Microsoft released five critical patches and (a smaller than usual) 40 patches rated important. This month the five critical Windows patches cover the following desktop and server vulnerabilities:

• Missing release of memory after effective lifetime in Windows Cryptographic Services (WCS) allows an unauthorized attacker to execute code over a network.
• Use after free in Windows Remote Desktop Services allows an unauthorized attacker to execute code over a network.
• Use after free in Windows KDC Proxy Service (KPSSVC) allows an unauthorized attacker to execute code over a network.
• Use of uninitialized resources in Windows Netlogon allows an unauthorized attacker to elevate privileges over a network.

Unfortunately, CVE-2025-33073 has been reported as publicly disclosed while CVE-2025-33053 has been reported as exploited. Given these two zero-days, the Readiness recommends a “Patch Now” release schedule for your Windows updates.

Microsoft Office

Microsoft released five critical updates and a further 13 rated important for Office. The critical patches deal with memory related and “use after free” memory allocation issues affecting the entire platform.

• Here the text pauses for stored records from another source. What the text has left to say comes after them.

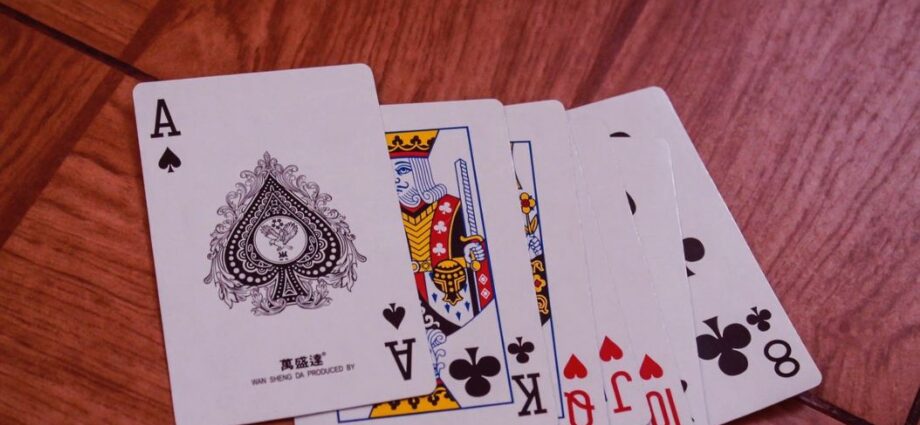 You are a GUI agent. You are given a task and a screenshot of the screen. Output one action in this format:
    pyautogui.click(x=<x>, y=<y>)
    Task: Click on the table
    
    Given the screenshot: What is the action you would take?
    pyautogui.click(x=101, y=185), pyautogui.click(x=527, y=39), pyautogui.click(x=762, y=115) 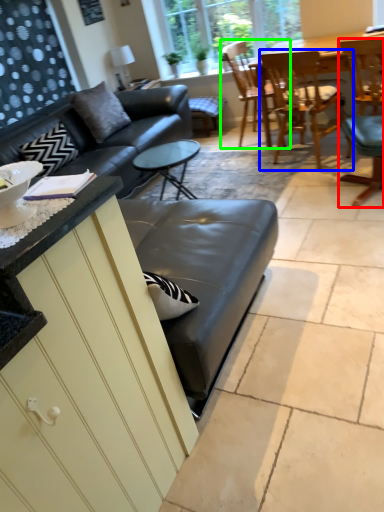 Question: Considering the real-world distances, which object is farthest from chair (highlighted by a red box)? chair (highlighted by a blue box) or chair (highlighted by a green box)?

Choices:
 (A) chair
 (B) chair

Answer: (B)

Due to the number and severity of these issues, we recommend a “Patch Now” schedule for Office for this Patch Tuesday release.

Microsoft Exchange and SQL Server

There are no updates for either Microsoft Exchange or SQL Server this month. 

Developer tools

There were only three low-level updates (product focused and rated important) released, affecting .NET and Visual Studio. Add these updates to your standard developer release schedule.

Adobe (and 3rd party updates)

Adobe has released (but Microsoft has not co-published) a single update to Adobe Acrobat (APSB25-57). There were two other non-Microsoft updated releases affecting the Chromium platform, which were covered in the Browser section above.